お嬢様、良くないフラグほど回収しがちです。
人数が多すぎるので、グループで動くのは諦めた。シアンは、アリシア、マクシス、チグサの三人と一緒に行動することになった。なんとも珍しいメンバーだ。
チグサはどこに行ってもマイペースだ。食べ物を屋台で買って食べてを繰り返している。マクシスがおつかいに行ったり、食べるのを手伝ったりと、つきっきりだ。
今は皆で河原で一息ついているところだ。
「姉様、次は何を食べますか?」
マクシスの質問に、チグサは動きだけで答える。近くの屋台を指さす。
「わかりました」
マクシスがチグサのために買い物に行く。シアンも付き添おうかと思ったが、マクシスは、チグサに任された仕事は自分一人でやりたいので、シアンの申し出を断った。
チグサは河原に座って食事を続けている。
「お姉さん、可愛いね」
「何?食べるの好きなの?良かったら奢るよ」
そこへ、チャラそうな男×2が現れた。チグサは可愛い顔立ちをしているし、食べる所作も美しい。男たちが目をつけるのも理解できなくはない。でも、今までこんなふうに声をかけてくるような輩はいなかったはずだ。
チグサを助けるために近づこうとして気づいた。
(ちょっと離れすぎたんだ)
シアンとアリシアも近くにいたが、少し離れた場所に立っていた。男たちはチグサが一人だと思ったのだろう。
男たちには残念なことだが、チグサはナンパに引っかかったりしない。食べ物に夢中で、一言も返事をしないのだ。
「チグサ様…っ!?」
シアンがチグサの名を呼んだ時、既に状況は変わり始めていた。シアンの隣に立っていたアリシアが走り始めた。
「ぶへっ!」
アリシアが跳躍し、手前の男の顔に膝蹴りを食らわせる。男は顔を歪ませながら倒れこむ。

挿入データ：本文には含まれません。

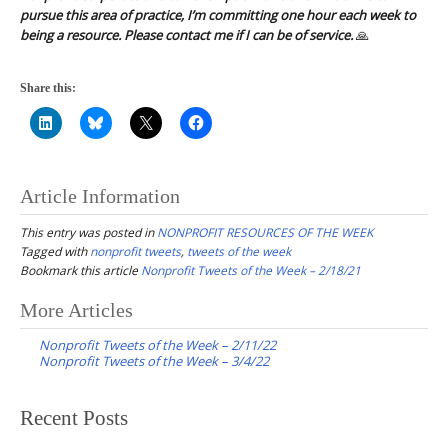
pursue this area of practice, I’m committing one hour each week to
being a resource. Please contact me if I can be of service.
🙏
Share this:
Article Information
This entry was posted in
NONPROFIT RESOURCES OF THE WEEK
Tagged with
nonprofit tweets
,
tweets of the week
Bookmark this article
Nonprofit Tweets of the Week – 2/18/21
Post
More Articles
navigation
Nonprofit Tweets of the Week – 2/11/22
Nonprofit Tweets of the Week – 3/4/22
Recent Posts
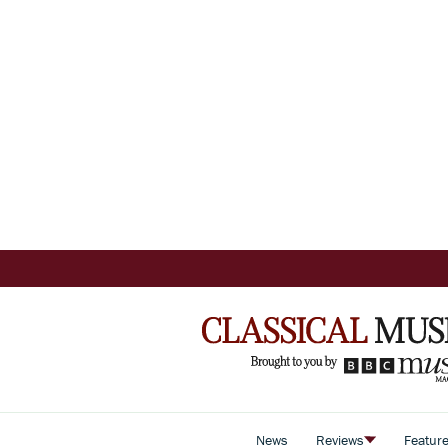
News
Reviews
Featur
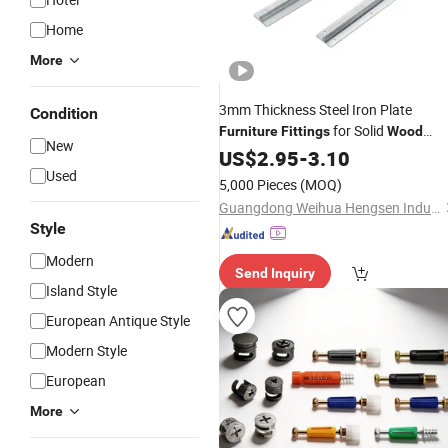
Home
More
3mm Thickness Steel Iron Plate
Condition
for Solid
Furniture
Fittings
Wood
New
Table
US$
2.95
-
3.10
Used
5,000 Pieces
(MOQ)
Guangdong Weihua Hengsen Industrial Ltd.
Style
Modern
Send Inquiry
Island Style
European Antique Style
Modern Style
European
More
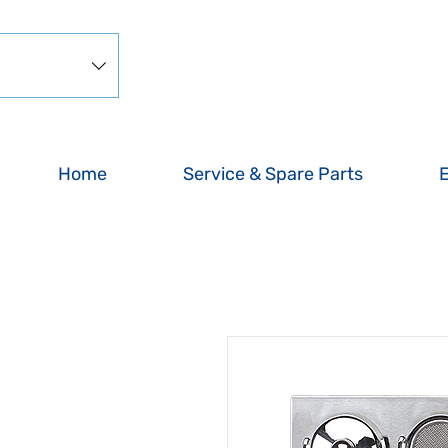
Home
Service & Spare Parts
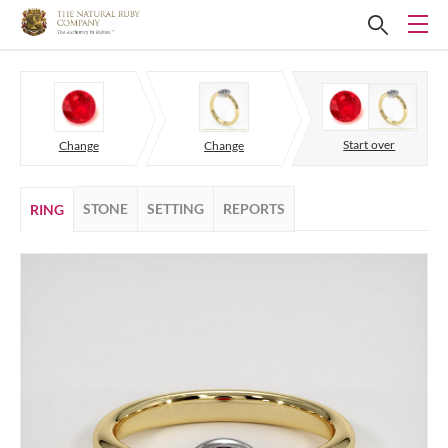
Start over
Change
Change
STONE
SETTING
REPORTS
RING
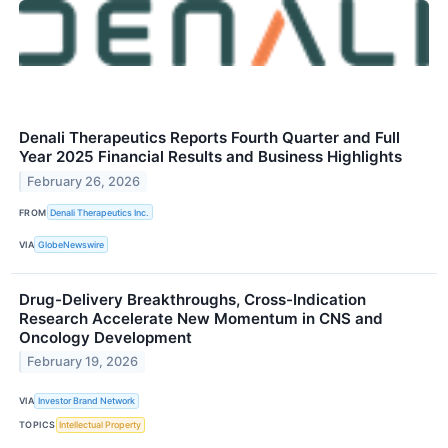
Denali Therapeutics Reports Fourth Quarter and Full
Year 2025 Financial Results and Business Highlights
February 26, 2026
FROM
Denali Therapeutics Inc.
VIA
GlobeNewswire
Drug-Delivery Breakthroughs, Cross-Indication
Research Accelerate New Momentum in CNS and
Oncology Development
February 19, 2026
VIA
Investor Brand Network
TOPICS
Intellectual Property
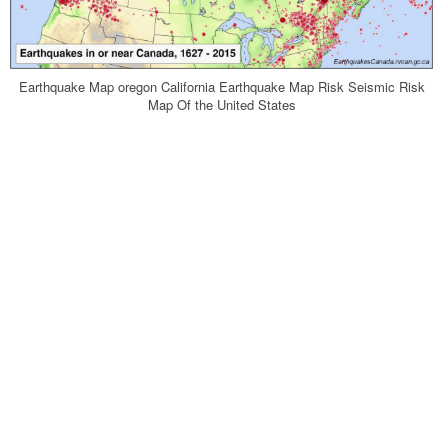
Earthquake Map oregon California Earthquake Map Risk Seismic Risk
Map Of the United States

もう一人の男は、相方が少女に蹴りを入れられたのだと理解するなり、アリシアを睨みつける。
「いきなりなんだよ」
「いきなりなのはそちらだったはずですわ。自己紹介もなしにレディーを連れ出そうなんて、礼儀がなってないではありませんか。このワタクシがその根性を叩き直して差し上げますわ」
アリシアは、長い前髪をゴムでまとめ、ピンで後ろにとめた。前髪で隠れていた瞳と額が露わらになる。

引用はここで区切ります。